----- Information shown

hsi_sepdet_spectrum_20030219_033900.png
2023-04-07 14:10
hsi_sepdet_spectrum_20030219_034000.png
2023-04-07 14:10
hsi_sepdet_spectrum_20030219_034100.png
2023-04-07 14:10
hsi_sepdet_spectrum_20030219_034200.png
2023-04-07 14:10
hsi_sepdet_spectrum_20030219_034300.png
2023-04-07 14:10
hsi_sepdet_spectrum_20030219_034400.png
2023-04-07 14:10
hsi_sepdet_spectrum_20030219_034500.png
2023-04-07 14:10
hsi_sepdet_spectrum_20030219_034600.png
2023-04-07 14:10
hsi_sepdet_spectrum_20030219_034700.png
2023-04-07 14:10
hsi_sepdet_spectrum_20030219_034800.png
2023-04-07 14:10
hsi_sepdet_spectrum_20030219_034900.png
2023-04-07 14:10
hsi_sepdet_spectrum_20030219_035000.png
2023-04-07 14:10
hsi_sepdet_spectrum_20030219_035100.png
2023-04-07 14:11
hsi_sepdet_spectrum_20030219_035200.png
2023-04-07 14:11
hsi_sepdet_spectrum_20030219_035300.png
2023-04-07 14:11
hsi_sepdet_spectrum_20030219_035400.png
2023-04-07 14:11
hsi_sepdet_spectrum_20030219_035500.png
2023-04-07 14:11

----------
----- Information shown

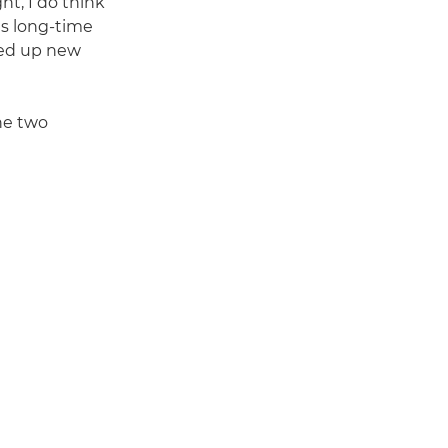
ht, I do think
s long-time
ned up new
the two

----------
----- Information shown

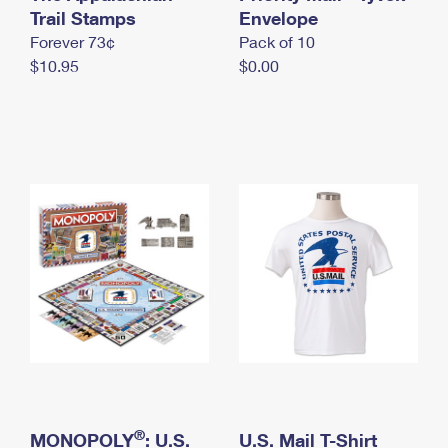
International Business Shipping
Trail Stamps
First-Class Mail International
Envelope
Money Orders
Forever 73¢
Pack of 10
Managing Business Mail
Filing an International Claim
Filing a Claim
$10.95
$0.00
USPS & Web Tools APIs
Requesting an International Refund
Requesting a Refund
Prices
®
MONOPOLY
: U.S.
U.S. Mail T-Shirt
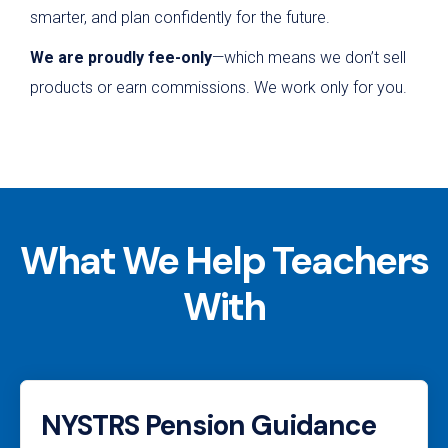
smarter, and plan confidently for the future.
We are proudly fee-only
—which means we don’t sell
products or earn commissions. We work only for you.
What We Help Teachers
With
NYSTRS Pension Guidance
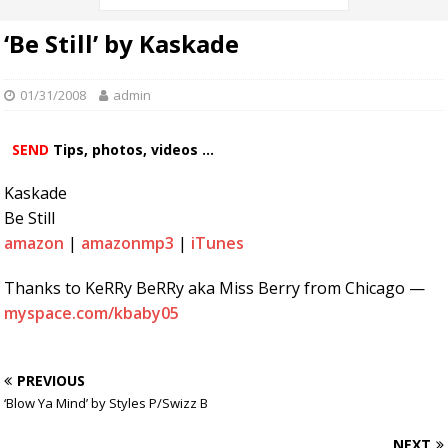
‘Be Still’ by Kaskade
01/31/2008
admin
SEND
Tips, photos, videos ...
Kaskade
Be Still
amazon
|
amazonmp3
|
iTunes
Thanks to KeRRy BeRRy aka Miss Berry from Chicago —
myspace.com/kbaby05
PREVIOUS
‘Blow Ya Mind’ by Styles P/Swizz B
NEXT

----------

The problem: For each line above that contains the word "International", copy that line.

Task response:
International Business Shipping
First-Class Mail International
Filing an International Claim
Requesting an International Refund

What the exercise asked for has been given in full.